(Stored items from a collection)
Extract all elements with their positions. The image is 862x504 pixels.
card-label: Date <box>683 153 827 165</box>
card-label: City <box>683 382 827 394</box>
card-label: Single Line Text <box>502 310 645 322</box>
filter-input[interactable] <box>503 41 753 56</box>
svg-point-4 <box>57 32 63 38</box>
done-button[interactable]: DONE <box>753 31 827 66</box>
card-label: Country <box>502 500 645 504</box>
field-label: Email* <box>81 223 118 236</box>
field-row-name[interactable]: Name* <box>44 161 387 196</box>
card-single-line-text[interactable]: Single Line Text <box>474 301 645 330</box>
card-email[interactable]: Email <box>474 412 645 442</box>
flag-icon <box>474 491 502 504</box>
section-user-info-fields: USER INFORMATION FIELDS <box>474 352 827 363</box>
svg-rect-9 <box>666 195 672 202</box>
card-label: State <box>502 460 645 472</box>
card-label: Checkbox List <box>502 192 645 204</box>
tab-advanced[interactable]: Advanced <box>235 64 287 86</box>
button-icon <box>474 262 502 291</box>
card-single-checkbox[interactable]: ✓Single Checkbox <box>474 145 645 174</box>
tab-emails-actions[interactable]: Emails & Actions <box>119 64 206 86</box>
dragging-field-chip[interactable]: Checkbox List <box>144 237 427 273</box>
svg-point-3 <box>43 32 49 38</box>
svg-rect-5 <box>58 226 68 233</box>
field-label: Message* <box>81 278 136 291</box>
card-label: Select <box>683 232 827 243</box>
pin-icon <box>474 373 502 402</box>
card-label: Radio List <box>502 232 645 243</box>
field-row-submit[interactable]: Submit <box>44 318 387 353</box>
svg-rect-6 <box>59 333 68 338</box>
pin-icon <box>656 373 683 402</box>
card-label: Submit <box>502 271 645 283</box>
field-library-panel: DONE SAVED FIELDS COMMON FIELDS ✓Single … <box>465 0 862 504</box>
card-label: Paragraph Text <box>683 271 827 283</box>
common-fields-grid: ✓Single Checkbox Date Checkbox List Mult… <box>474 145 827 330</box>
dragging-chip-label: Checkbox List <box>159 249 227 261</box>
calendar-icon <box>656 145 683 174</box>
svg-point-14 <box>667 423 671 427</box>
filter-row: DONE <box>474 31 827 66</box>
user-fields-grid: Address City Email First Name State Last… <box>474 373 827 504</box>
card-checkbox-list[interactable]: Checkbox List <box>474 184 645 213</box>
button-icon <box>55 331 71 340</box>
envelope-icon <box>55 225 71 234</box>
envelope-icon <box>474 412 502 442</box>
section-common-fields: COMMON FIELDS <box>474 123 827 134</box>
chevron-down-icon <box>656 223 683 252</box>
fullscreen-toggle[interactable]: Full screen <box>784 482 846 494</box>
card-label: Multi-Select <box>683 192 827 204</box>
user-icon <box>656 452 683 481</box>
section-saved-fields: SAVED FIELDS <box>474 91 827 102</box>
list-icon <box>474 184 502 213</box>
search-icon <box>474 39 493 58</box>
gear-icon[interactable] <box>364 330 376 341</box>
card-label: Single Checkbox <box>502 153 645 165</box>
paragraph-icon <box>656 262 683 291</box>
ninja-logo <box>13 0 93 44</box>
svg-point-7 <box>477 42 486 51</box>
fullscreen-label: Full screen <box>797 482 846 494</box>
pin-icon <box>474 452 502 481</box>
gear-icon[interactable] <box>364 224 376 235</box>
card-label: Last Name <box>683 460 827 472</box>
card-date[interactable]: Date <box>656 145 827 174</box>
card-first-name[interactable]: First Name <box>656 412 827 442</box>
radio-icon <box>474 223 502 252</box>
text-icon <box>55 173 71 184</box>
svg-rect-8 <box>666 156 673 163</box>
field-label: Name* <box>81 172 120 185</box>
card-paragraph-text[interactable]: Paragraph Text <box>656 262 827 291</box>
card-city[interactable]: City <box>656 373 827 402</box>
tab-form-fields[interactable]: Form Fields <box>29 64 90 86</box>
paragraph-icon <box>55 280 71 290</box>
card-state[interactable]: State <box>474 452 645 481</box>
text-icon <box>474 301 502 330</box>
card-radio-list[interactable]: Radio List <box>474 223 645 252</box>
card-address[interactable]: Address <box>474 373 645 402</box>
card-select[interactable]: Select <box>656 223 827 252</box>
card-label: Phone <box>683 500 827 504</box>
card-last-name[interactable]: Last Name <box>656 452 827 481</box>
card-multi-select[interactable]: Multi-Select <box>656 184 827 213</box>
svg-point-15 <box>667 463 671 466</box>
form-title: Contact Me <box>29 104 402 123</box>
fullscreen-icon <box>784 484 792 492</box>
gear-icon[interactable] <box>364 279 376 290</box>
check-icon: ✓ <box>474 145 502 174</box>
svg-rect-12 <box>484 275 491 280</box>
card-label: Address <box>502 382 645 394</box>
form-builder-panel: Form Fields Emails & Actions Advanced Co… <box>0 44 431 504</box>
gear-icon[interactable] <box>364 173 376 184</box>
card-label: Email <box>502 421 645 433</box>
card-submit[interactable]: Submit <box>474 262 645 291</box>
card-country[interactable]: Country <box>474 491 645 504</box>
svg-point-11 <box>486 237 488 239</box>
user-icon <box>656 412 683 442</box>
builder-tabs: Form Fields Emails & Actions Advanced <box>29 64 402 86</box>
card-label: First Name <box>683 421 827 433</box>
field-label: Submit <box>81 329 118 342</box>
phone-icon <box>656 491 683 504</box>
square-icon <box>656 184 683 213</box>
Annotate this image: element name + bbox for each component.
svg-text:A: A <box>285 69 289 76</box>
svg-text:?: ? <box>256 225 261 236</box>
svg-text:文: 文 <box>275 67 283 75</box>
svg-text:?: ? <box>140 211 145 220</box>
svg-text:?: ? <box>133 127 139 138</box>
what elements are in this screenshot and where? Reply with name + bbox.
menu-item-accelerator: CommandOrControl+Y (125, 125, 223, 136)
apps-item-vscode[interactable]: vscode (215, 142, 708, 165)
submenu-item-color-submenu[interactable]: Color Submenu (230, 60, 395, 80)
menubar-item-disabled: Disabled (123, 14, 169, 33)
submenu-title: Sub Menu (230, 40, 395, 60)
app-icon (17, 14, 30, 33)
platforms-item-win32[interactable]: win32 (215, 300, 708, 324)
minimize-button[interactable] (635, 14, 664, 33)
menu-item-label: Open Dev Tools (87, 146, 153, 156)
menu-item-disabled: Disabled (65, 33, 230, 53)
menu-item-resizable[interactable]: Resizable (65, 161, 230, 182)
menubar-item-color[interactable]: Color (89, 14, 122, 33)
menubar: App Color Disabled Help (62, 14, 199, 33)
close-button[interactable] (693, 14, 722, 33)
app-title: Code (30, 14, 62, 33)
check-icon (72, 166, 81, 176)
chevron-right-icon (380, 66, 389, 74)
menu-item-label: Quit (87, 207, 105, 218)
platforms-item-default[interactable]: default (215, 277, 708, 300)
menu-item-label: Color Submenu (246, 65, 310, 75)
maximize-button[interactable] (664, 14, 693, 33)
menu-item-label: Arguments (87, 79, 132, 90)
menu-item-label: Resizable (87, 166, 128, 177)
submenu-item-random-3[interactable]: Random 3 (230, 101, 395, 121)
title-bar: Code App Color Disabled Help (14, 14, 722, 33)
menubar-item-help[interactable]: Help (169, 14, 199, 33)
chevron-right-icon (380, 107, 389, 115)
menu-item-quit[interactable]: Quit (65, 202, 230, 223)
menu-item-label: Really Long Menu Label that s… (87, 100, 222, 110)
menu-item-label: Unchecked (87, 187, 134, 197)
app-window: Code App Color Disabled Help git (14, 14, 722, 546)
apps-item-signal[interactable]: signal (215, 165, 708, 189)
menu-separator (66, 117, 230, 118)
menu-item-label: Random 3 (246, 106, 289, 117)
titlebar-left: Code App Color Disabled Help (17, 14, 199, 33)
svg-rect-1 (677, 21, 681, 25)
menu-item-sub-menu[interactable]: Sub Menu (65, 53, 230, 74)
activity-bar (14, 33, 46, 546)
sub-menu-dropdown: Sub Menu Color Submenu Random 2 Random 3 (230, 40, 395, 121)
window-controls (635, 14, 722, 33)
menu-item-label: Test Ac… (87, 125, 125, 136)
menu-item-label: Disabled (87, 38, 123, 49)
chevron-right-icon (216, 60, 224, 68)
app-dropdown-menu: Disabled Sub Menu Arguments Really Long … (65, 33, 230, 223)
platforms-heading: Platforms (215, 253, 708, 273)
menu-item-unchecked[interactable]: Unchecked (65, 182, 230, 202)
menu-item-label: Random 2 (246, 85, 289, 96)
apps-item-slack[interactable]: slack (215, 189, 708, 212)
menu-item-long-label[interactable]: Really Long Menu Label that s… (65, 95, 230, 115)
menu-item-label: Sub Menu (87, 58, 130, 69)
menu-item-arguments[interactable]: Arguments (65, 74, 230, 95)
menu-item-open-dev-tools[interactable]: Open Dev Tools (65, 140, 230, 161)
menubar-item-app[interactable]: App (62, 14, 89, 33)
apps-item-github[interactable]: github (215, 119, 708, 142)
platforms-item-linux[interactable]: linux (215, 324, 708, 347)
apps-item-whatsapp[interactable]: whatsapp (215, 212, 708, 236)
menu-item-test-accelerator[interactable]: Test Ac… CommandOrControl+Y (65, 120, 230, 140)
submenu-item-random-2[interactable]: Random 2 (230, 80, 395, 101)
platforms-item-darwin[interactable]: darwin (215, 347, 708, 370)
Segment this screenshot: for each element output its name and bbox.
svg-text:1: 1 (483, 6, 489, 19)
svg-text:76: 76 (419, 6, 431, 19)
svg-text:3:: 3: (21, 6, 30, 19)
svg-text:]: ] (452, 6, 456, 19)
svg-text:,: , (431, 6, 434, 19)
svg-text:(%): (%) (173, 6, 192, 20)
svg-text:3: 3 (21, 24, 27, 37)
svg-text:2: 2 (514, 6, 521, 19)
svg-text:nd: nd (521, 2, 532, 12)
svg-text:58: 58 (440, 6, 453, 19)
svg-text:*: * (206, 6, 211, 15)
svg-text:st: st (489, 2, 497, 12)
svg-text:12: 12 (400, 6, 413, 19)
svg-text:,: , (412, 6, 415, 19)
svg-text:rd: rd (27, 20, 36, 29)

**EXERCISE DETAILS:** Each line from the one that contains "Segment this screenshot: for" to the end of the data should be set down exactly, both ends included.

**ANSWER:**
Segment this screenshot: for each element output its name and bbox.
svg-text:1: 1 (483, 6, 489, 19)
svg-text:76: 76 (419, 6, 431, 19)
svg-text:3:: 3: (21, 6, 30, 19)
svg-text:]: ] (452, 6, 456, 19)
svg-text:,: , (431, 6, 434, 19)
svg-text:(%): (%) (173, 6, 192, 20)
svg-text:3: 3 (21, 24, 27, 37)
svg-text:2: 2 (514, 6, 521, 19)
svg-text:nd: nd (521, 2, 532, 12)
svg-text:58: 58 (440, 6, 453, 19)
svg-text:*: * (206, 6, 211, 15)
svg-text:st: st (489, 2, 497, 12)
svg-text:12: 12 (400, 6, 413, 19)
svg-text:,: , (412, 6, 415, 19)
svg-text:rd: rd (27, 20, 36, 29)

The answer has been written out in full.